Even if the deceased did leave a Will, it is sometimes possible for certain people to challenge a Will, including children of the deceased (regardless of whether they're estranged). We explain how it works.
Estranged Children's Inheritance Rights without a Will
When someone dies without a valid Will in place, this is called dying 'intestate' and the Rules of Intestacy will come into play to determine who is entitled to inherit what from the Estate.
The Rules of Intestacy place relatives of the deceased person in order of priority. The spouse or civil partner will be at the top of this list, then the children will be next in line. The Rules of Intestacy will not differentiate between a child who had a close relationship with their parent and a child who is estranged.
If there is a surviving spouse or civil partner as well as children, then they would be entitled to inherit the first £250,000 of the Estate plus the deceased's personal belongings. This means that if the Estate is worth £250,000 or less, then they will inherit everything.

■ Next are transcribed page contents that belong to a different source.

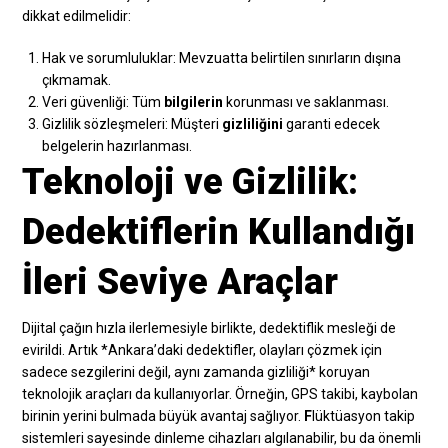
dikkat edilmelidir:
Hak ve sorumluluklar: Mevzuatta belirtilen sınırların dışına
çıkmamak.
Veri güvenliği: Tüm
bilgilerin
korunması ve saklanması.
Gizlilik sözleşmeleri: Müşteri
gizliliğini
garanti edecek
belgelerin hazırlanması.
Teknoloji ve Gizlilik:
Dedektiflerin Kullandığı
İleri Seviye Araçlar
Dijital çağın hızla ilerlemesiyle birlikte, dedektiflik mesleği de
evirildi. Artık *Ankara’daki dedektifler, olayları çözmek için
sadece sezgilerini değil, aynı zamanda gizliliği* koruyan
teknolojik araçları da kullanıyorlar. Örneğin, GPS takibi, kaybolan
birinin yerini bulmada büyük avantaj sağlıyor.
F
lüktüasyon takip
sistemleri sayesinde dinleme cihazları algılanabilir, bu da önemli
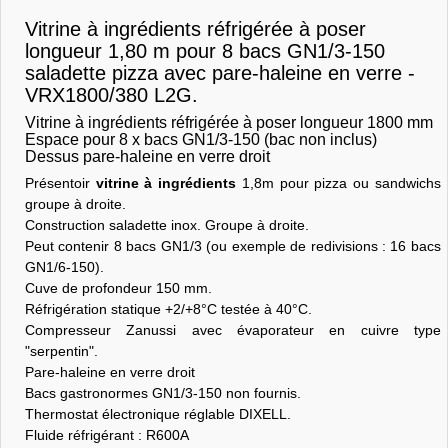
Vitrine à ingrédients réfrigérée à poser
longueur 1,80 m pour 8 bacs GN1/3-150
saladette pizza avec pare-haleine en verre -
VRX1800/380 L2G.
Vitrine à ingrédients réfrigérée à poser longueur 1800 mm
Espace pour 8 x bacs GN1/3-150 (bac non inclus)
Dessus pare-haleine en verre droit
Présentoir
vitrine à ingrédients
1,8m pour pizza ou sandwichs
groupe à droite.
Construction saladette inox. Groupe à droite.
Peut contenir 8 bacs GN1/3 (ou exemple de redivisions : 16 bacs
GN1/6-150).
Cuve de profondeur 150 mm.
Réfrigération statique +2/+8°C testée à 40°C.
Compresseur Zanussi avec évaporateur en cuivre type
"serpentin".
Pare-haleine en verre droit
Bacs gastronormes GN1/3-150 non fournis.
Thermostat électronique réglable DIXELL.
Fluide réfrigérant : R600A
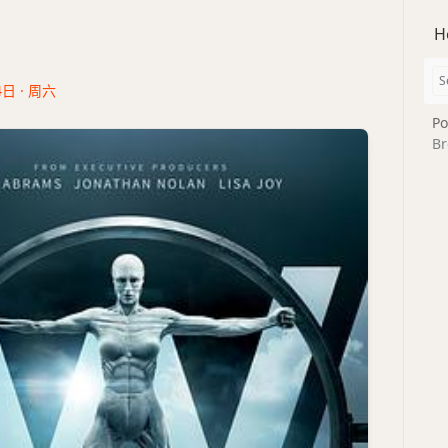
H
4日 · 周六
Po
Br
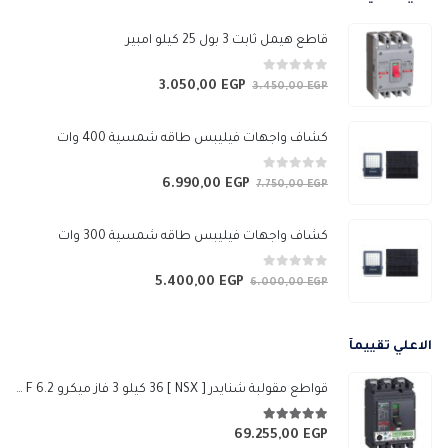
خلال
قاطع هيمل ثابت 3 بول 25 كيلو امبير
0
من 5
3.050,00
EGP
السعر
السعر
3.450,00
EGP
الأصلي
الحالي
هو:
هو:
كشاف واجهات فيليبس طاقه شمسية 400 وات
3.050,00 EGP.
3.450,00 EGP.
0
من 5
6.990,00
EGP
السعر
السعر
7.750,00
EGP
الأصلي
الحالي
هو:
هو:
كشاف واجهات فيليبس طاقه شمسية 300 وات
6.990,00 EGP.
7.750,00 EGP.
0
من 5
5.400,00
EGP
السعر
السعر
6.000,00
EGP
الأصلي
الحالي
هو:
هو:
الاعلي تقييمآ
5.400,00 EGP.
6.000,00 EGP.
قواطع مقولبة شنايدر [ NSX ] 36 كيلو 3 فاز ميكرو 6.2 A 250 F
5.00
من 5
69.255,00
EGP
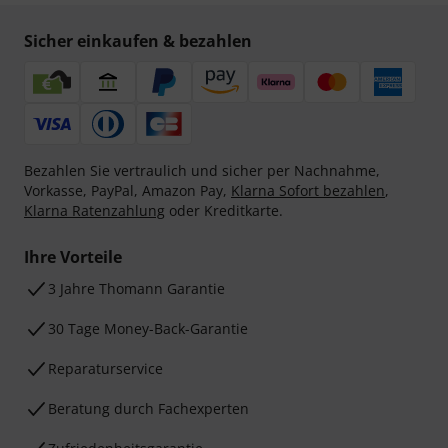
Sicher einkaufen & bezahlen
Bezahlen Sie vertraulich und sicher per Nachnahme,
Vorkasse, PayPal, Amazon Pay,
Klarna Sofort bezahlen
,
Klarna Ratenzahlung
oder Kreditkarte.
Ihre Vorteile
3 Jahre Thomann Garantie
30 Tage Money-Back-Garantie
Reparaturservice
Beratung durch Fachexperten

Anything over £250,000 will be split down the middle, with the spouse receiving a further 50% of this and the other 50% being divided equally between the children.
If there's no surviving spouse or civil partner, then the Estate will be divided equally between the children.
Estranged Children's Rights with a Will
If the deceased person has put a Will in place which purposefully leaves out an estranged child, then this child will most likely not be entitled to inherit anything from their Estate. However, in some circumstances they could still be entitled to make a claim on the Estate.
In England and Wales we have what's called testamentary freedom, which means that people are free to include or exclude whoever they want from their Will. This means that no one is obliged to leave anything to their children when they die if they don't want to. It also means that they can leave inheritance to some of their children but not others.
To balance out this freedom, however, the law entitles certain individuals to make a claim on an Estate if they believe that they have not been sufficiently provided for. This law applies both to Estates with a Will and those without.
There are strict parameters on who can and can't make a claim on an Estate. Those who can legally make a claim include estranged children. The full list is as follows:
- Spouse or civil partner
- Former spouse or civil partner (providing they haven't remarried)
- Someone who was living with the deceased for the two years leading up to their death
- A child of the deceased (regardless of age)
- Someone who was treated as a child of the deceased (such as foster or step children)
- Someone who was being financially maintained by the deceased immediately before their death
When considering whether or not to uphold a claim on an Estate, the Court will look at whether the Will makes sufficient provision for the person making the claim (or the Rules of Intestacy, if there isn't a Will). If it doesn't, the Court will determine whether they should intervene and award this provision, and if so, what type of provision would be appropriate.
If the deceased's Will was professionally drafted and is legally robust then there is less likelihood of a claim being successful.